I have approximately 600 CDs to copy to HDD. It's a nice thought to meticulously check each one, but not really practical. I'll leave the computer to do what it's good at (lots of boring calculations), and I'll do what I'm good at (extensive beer quality assessment).

The files are never going to be copied back to CD. The exercise is purely to enable me to take my music with me without the inconvenience of carrying an enormous suitcase full of CDs. Music at home will continue to be played from the original CDs without any Windoze intervention.
 
600 times 74 mins max per cd, ripped at around 5x in secure mode,
will take 148 hours. As the cd (former record) companies overcharge
us for around 50 minutes per cd it will prolly take you 100 hours
so you still have quite some time to drink beer and sit back ;)

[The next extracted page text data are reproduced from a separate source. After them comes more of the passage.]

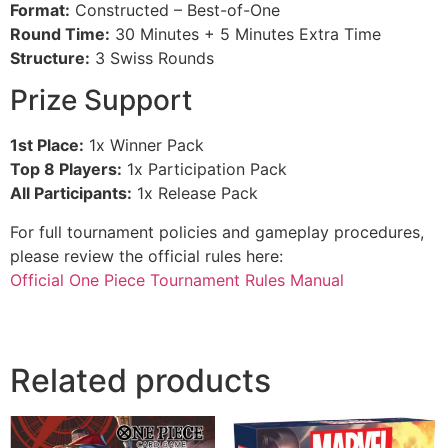
Format:
Constructed – Best-of-One
Round Time:
30 Minutes + 5 Minutes Extra Time
Structure:
3 Swiss Rounds
Prize Support
1st Place:
1x Winner Pack
Top 8 Players:
1x Participation Pack
All Participants:
1x Release Pack
For full tournament policies and gameplay procedures,
please review the official rules here:
Official One Piece Tournament Rules Manual
Related products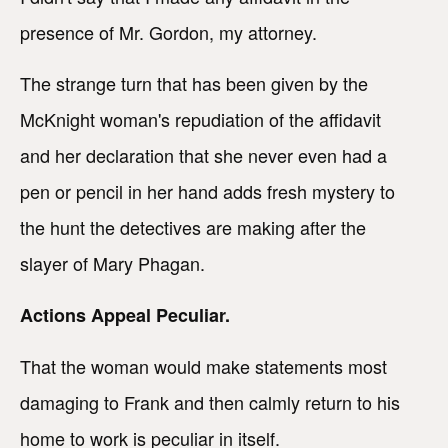
presence of Mr. Gordon, my attorney.
The strange turn that has been given by the
McKnight woman's repudiation of the affidavit
and her declaration that she never even had a
pen or pencil in her hand adds fresh mystery to
the hunt the detectives are making after the
slayer of Mary Phagan.
Actions Appeal Peculiar.
That the woman would make statements most
damaging to Frank and then calmly return to his
home to work is peculiar in itself.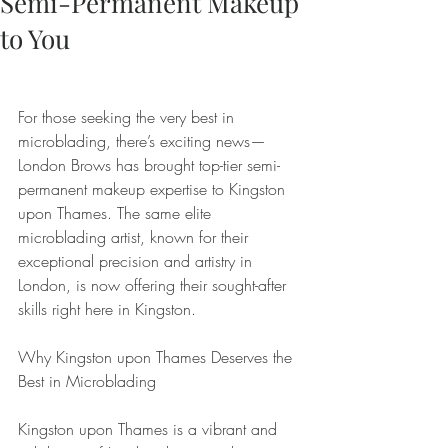
Semi-Permanent Makeup
to You
For those seeking the very best in 
microblading, there’s exciting news—
London Brows has brought top-tier semi-
permanent makeup expertise to Kingston 
upon Thames. The same elite 
microblading artist, known for their 
exceptional precision and artistry in 
London, is now offering their sought-after 
skills right here in Kingston.
Why Kingston upon Thames Deserves the 
Best in Microblading
Kingston upon Thames is a vibrant and 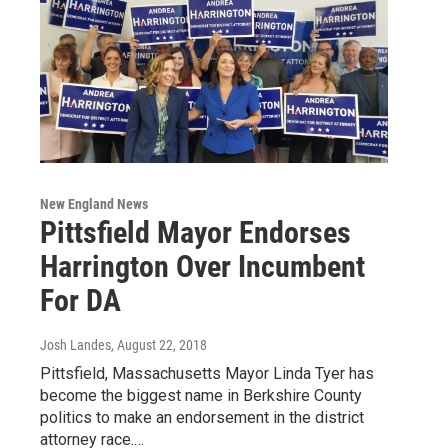
New England News
Pittsfield Mayor Endorses
Harrington Over Incumbent
For DA
Josh Landes
, August 22, 2018
Pittsfield, Massachusetts Mayor Linda Tyer has
become the biggest name in Berkshire County
politics to make an endorsement in the district
attorney race.…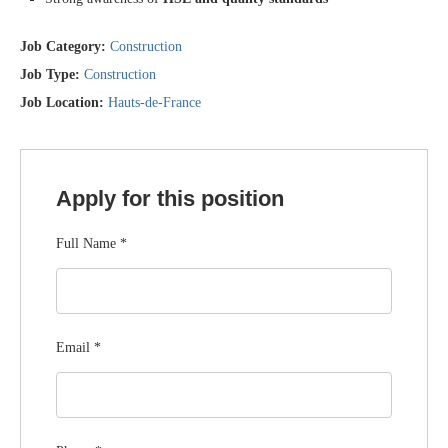
Job Category:
Construction
Job Type:
Construction
Job Location:
Hauts-de-France
Apply for this position
Full Name
*
Email
*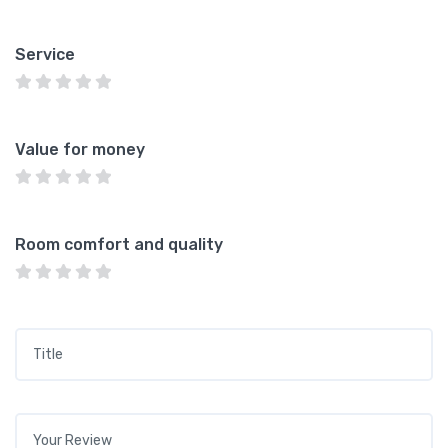
Service
Value for money
Room comfort and quality
Title
*
Your review
*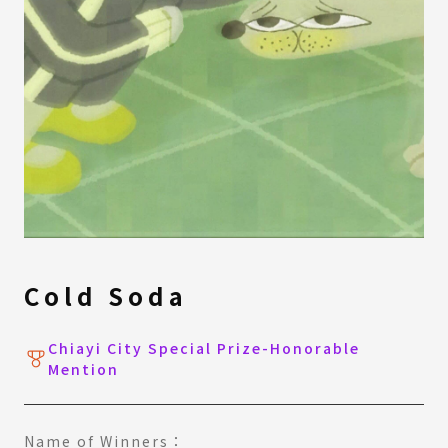
Cold Soda
Chiayi City Special Prize-Honorable
Mention
Name of Winners：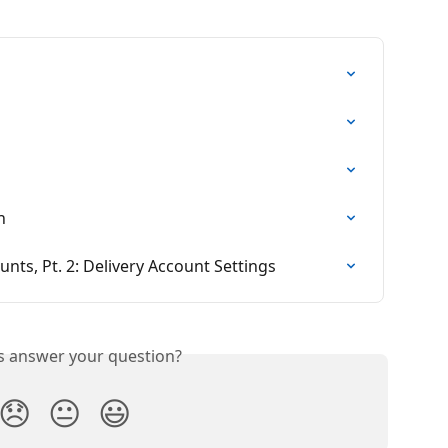
n
unts, Pt. 2: Delivery Account Settings
is answer your question?
😞
😐
😃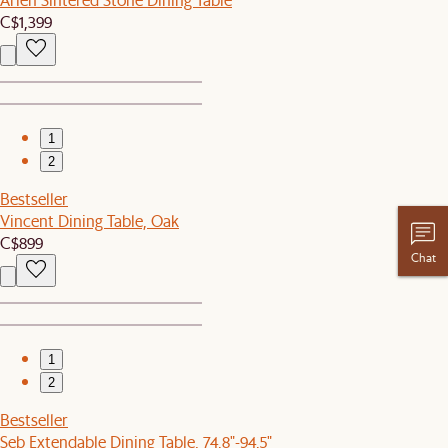
C$1,399
1
2
Bestseller
Vincent Dining Table, Oak
C$899
Chat
1
2
Bestseller
Seb Extendable Dining Table, 74.8"-94.5"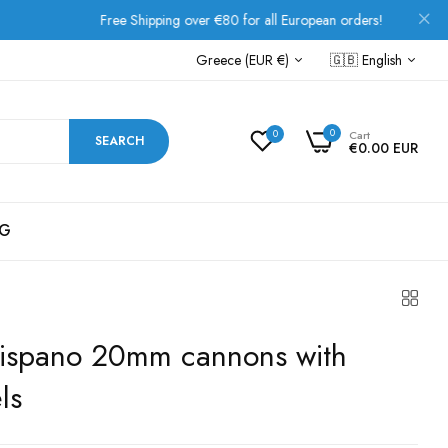
Free Shipping over €80 for all European orders!
Greece (EUR €)
🇬🇧
English
0
0
Cart
SEARCH
€0.00 EUR
G
- Hispano 20mm cannons with
ls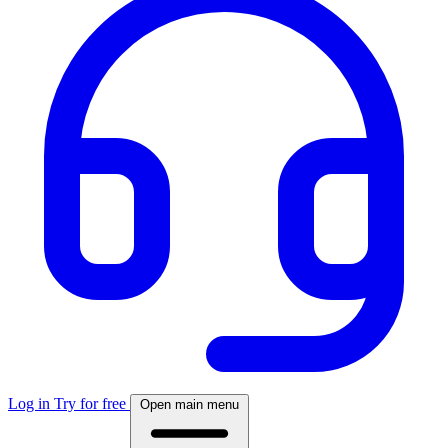
Log in
Try for free
Open main menu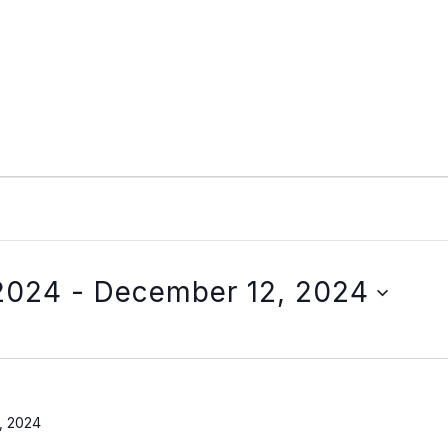
2024
 - 
December 12, 2024
, 2024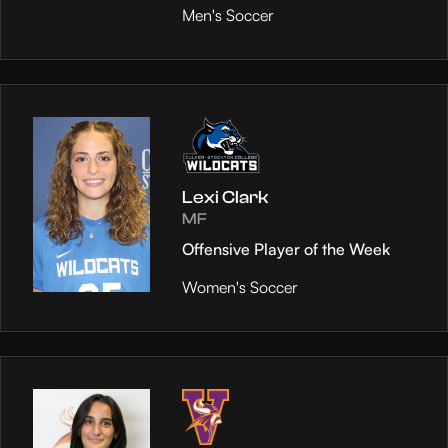
Men's Soccer
Lexi Clark
MF
Offensive Player of the Week
Women's Soccer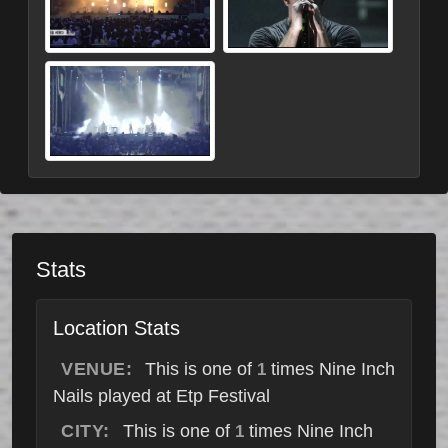
Stats
Location Stats
VENUE:
This is one of
times Nine Inch
1
Nails played at Etp Festival
CITY:
This is one of
times Nine Inch
1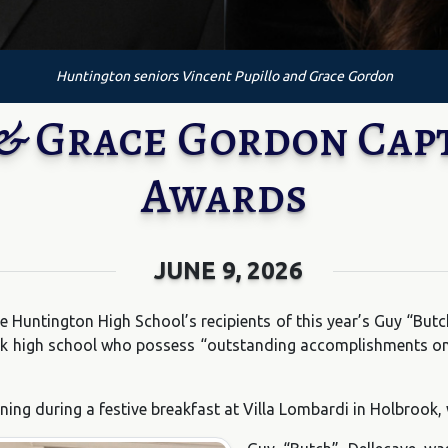
Huntington seniors Vincent Pupillo and Grace Gordon
 & Grace Gordon Cap
Awards
JUNE 9, 2026
e Huntington High School’s recipients of this year’s Guy “But
k high school who possess “outstanding accomplishments on th
ng during a festive breakfast at Villa Lombardi in Holbrook,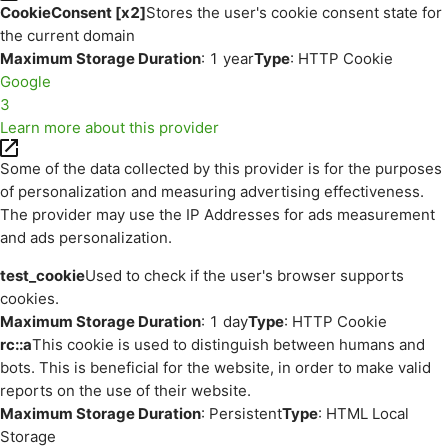
CookieConsent [x2]
Stores the user's cookie consent state for
the current domain
Maximum Storage Duration
: 1 year
Type
: HTTP Cookie
Google
3
Learn more about this provider
Some of the data collected by this provider is for the purposes
of personalization and measuring advertising effectiveness.
The provider may use the IP Addresses for ads measurement
and ads personalization.
test_cookie
Used to check if the user's browser supports
cookies.
Maximum Storage Duration
: 1 day
Type
: HTTP Cookie
rc::a
This cookie is used to distinguish between humans and
bots. This is beneficial for the website, in order to make valid
reports on the use of their website.
Maximum Storage Duration
: Persistent
Type
: HTML Local
Storage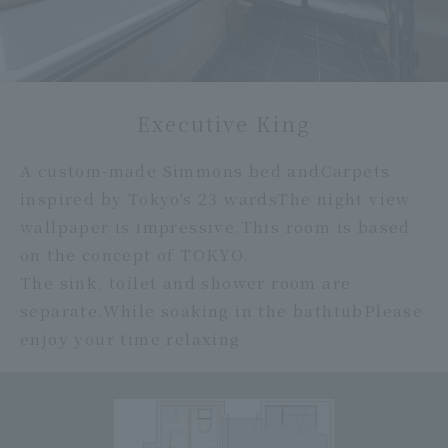
Executive King
A custom-made Simmons bed and
Carpets
inspired by Tokyo's 23 wards
The night view
wallpaper is impressive.
This room is based
on the concept of TOKYO.
The sink, toilet and shower room are
separate.
While soaking in the bathtub
Please
enjoy your time relaxing.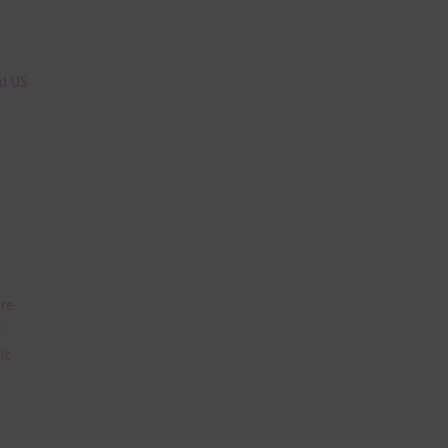
n
nd US
are
t
it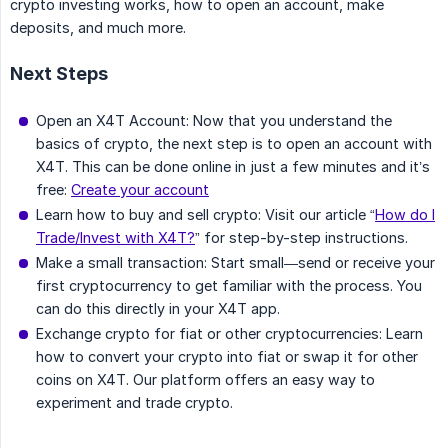
crypto investing works, how to open an account, make
deposits, and much more.
Next Steps
Open an X4T Account: Now that you understand the
basics of crypto, the next step is to open an account with
X4T. This can be done online in just a few minutes and it’s
free:
Create your account
Learn how to buy and sell crypto: Visit our article “
How do I
Trade/Invest with X4T?
” for step-by-step instructions.
Make a small transaction: Start small—send or receive your
first cryptocurrency to get familiar with the process. You
can do this directly in your X4T app.
Exchange crypto for fiat or other cryptocurrencies: Learn
how to convert your crypto into fiat or swap it for other
coins on X4T. Our platform offers an easy way to
experiment and trade crypto.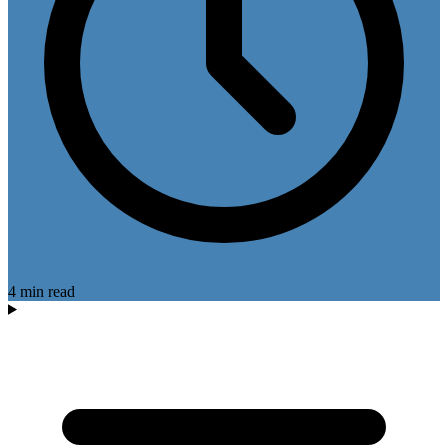
4 min read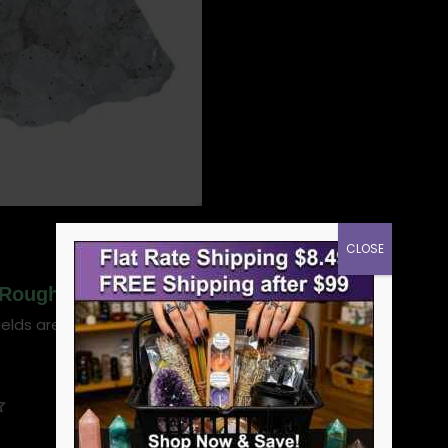
CLOSE
Rough Cut 1.0-1.3 Lbs.”
ields are marked
*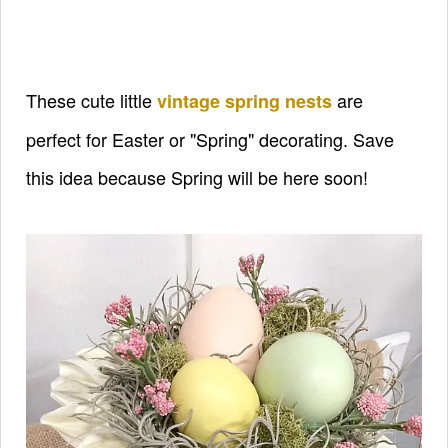
These cute little
are
vintage spring nests
perfect for Easter or "Spring" decorating. Save
this idea because Spring will be here soon!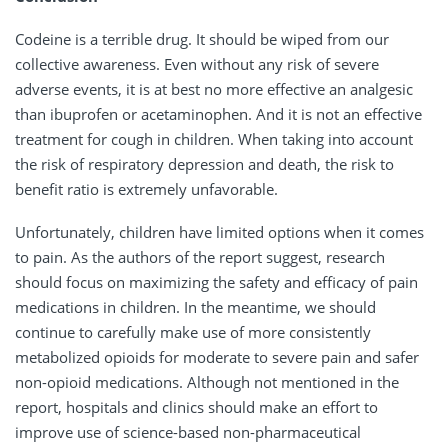
Codeine is a terrible drug. It should be wiped from our
collective awareness. Even without any risk of severe
adverse events, it is at best no more effective an analgesic
than ibuprofen or acetaminophen. And it is not an effective
treatment for cough in children. When taking into account
the risk of respiratory depression and death, the risk to
benefit ratio is extremely unfavorable.
Unfortunately, children have limited options when it comes
to pain. As the authors of the report suggest, research
should focus on maximizing the safety and efficacy of pain
medications in children. In the meantime, we should
continue to carefully make use of more consistently
metabolized opioids for moderate to severe pain and safer
non-opioid medications. Although not mentioned in the
report, hospitals and clinics should make an effort to
improve use of science-based non-pharmaceutical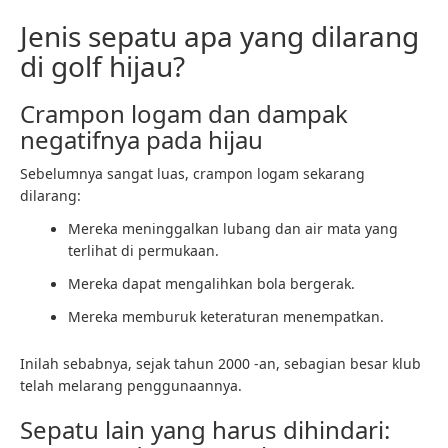
Jenis sepatu apa yang dilarang
di golf hijau?
Crampon logam dan dampak
negatifnya pada hijau
Sebelumnya sangat luas, crampon logam sekarang
dilarang:
Mereka meninggalkan lubang dan air mata yang
terlihat di permukaan.
Mereka dapat mengalihkan bola bergerak.
Mereka memburuk keteraturan menempatkan.
Inilah sebabnya, sejak tahun 2000 -an, sebagian besar klub
telah melarang penggunaannya.
Sepatu lain yang harus dihindari: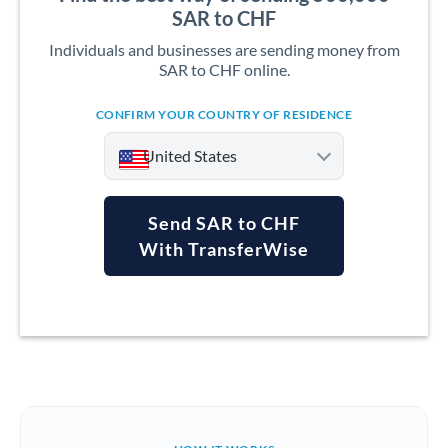
SAR to CHF
Individuals and businesses are sending money from
SAR to CHF online.
CONFIRM YOUR COUNTRY OF RESIDENCE
United States
Send SAR to CHF
With TransferWise
Argentina
Australia
Austria
Bahrain
Belgium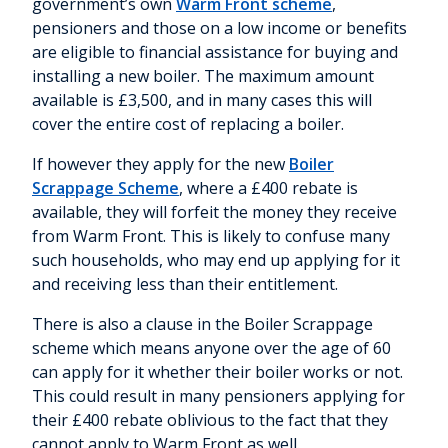
government’s own
Warm Front scheme
,
pensioners and those on a low income or benefits
are eligible to financial assistance for buying and
installing a new boiler. The maximum amount
available is £3,500, and in many cases this will
cover the entire cost of replacing a boiler.
If however they apply for the new
Boiler
Scrappage Scheme
, where a £400 rebate is
available, they will forfeit the money they receive
from Warm Front. This is likely to confuse many
such households, who may end up applying for it
and receiving less than their entitlement.
There is also a clause in the Boiler Scrappage
scheme which means anyone over the age of 60
can apply for it whether their boiler works or not.
This could result in many pensioners applying for
their £400 rebate oblivious to the fact that they
cannot apply to Warm Front as well.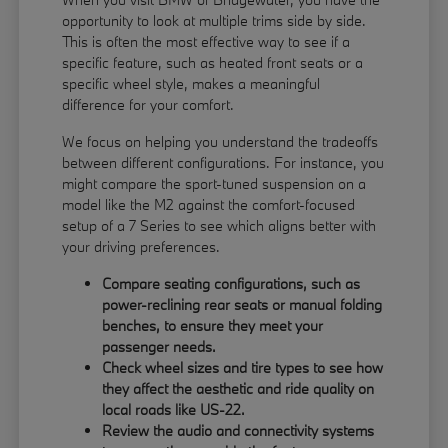
opportunity to look at multiple trims side by side.
This is often the most effective way to see if a
specific feature, such as heated front seats or a
specific wheel style, makes a meaningful
difference for your comfort.
We focus on helping you understand the tradeoffs
between different configurations. For instance, you
might compare the sport-tuned suspension on a
model like the M2 against the comfort-focused
setup of a 7 Series to see which aligns better with
your driving preferences.
Compare seating configurations, such as
power-reclining rear seats or manual folding
benches, to ensure they meet your
passenger needs.
Check wheel sizes and tire types to see how
they affect the aesthetic and ride quality on
local roads like US-22.
Review the audio and connectivity systems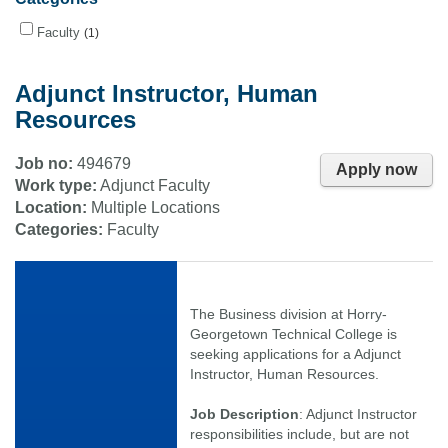
Faculty
1
Adjunct Instructor, Human
Resources
Job no:
494679
Apply now
Work type:
Adjunct Faculty
Location:
Multiple Locations
Categories:
Faculty
The Business division at Horry-
Georgetown Technical College is
seeking applications for a Adjunct
Instructor, Human Resources.
Job Description
: Adjunct Instructor
responsibilities include, but are not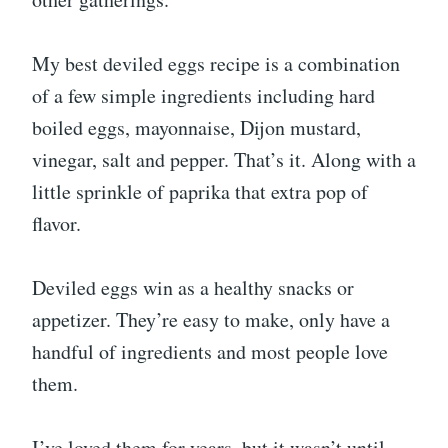
My best deviled eggs recipe is a combination
of a few simple ingredients including hard
boiled eggs, mayonnaise, Dijon mustard,
vinegar, salt and pepper. That’s it. Along with a
little sprinkle of paprika that extra pop of
flavor.
Deviled eggs win as a healthy snacks or
appetizer. They’re easy to make, only have a
handful of ingredients and most people love
them.
I’ve loved them for years, but it wasn’t until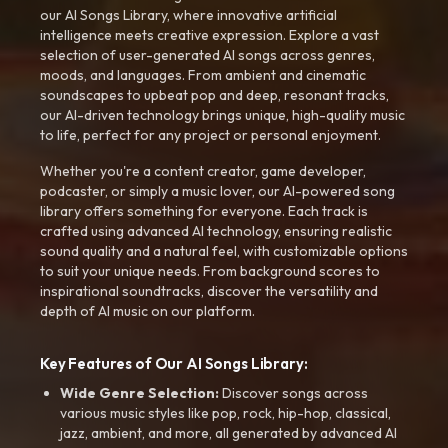
our AI Songs Library, where innovative artificial
intelligence meets creative expression. Explore a vast
selection of user-generated AI songs across genres,
moods, and languages. From ambient and cinematic
soundscapes to upbeat pop and deep, resonant tracks,
our AI-driven technology brings unique, high-quality music
to life, perfect for any project or personal enjoyment.
Whether you're a content creator, game developer,
podcaster, or simply a music lover, our AI-powered song
library offers something for everyone. Each track is
crafted using advanced AI technology, ensuring realistic
sound quality and a natural feel, with customizable options
to suit your unique needs. From background scores to
inspirational soundtracks, discover the versatility and
depth of AI music on our platform.
Key Features of Our AI Songs Library:
Wide Genre Selection:
Discover songs across
various music styles like pop, rock, hip-hop, classical,
jazz, ambient, and more, all generated by advanced AI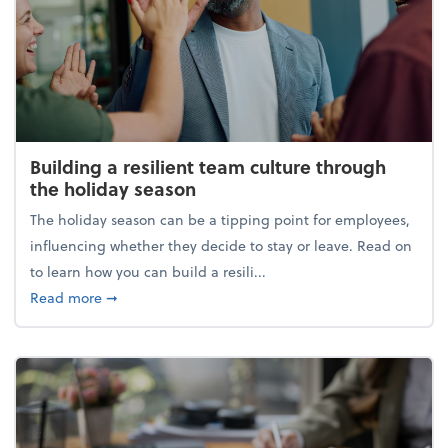
Building a resilient team culture through
the holiday season
The holiday season can be a tipping point for employees,
influencing whether they decide to stay or leave. Read on
to learn how you can build a resili...
about Building a resilient team culture through th
Read more
➞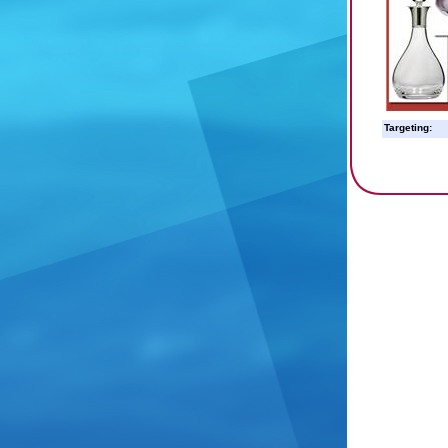
Targeting: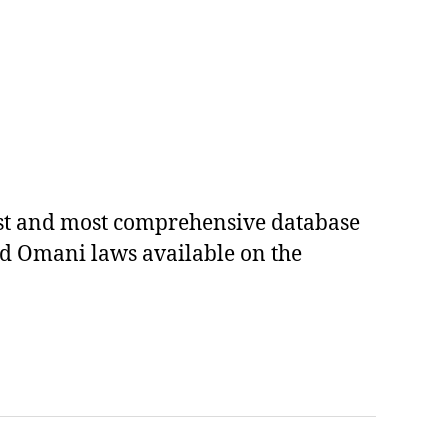
est and most comprehensive database
ed Omani laws available on the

Do switch disc insertion arm every now and again with beer guzzle
arm to avoid both types of rsi :D
 
It's not quite that bad. I regularly rip (and simultaneously encode in FLAC) even slightly damaged CDs, perfectly according to Accurip, with EAC at around 10x realtime. Add to that that most CDs aren't the full 74 minutes long (as you note), so going with your 50 minutes.

50 minutes * 600 CDs / 10x = 50 hours

Plus it only needs your attention when switching discs, so read a book, design some things, surf, drink....
In fact I'm ripping an Eldar CD as I type, it's presently running at 12.8x realtime.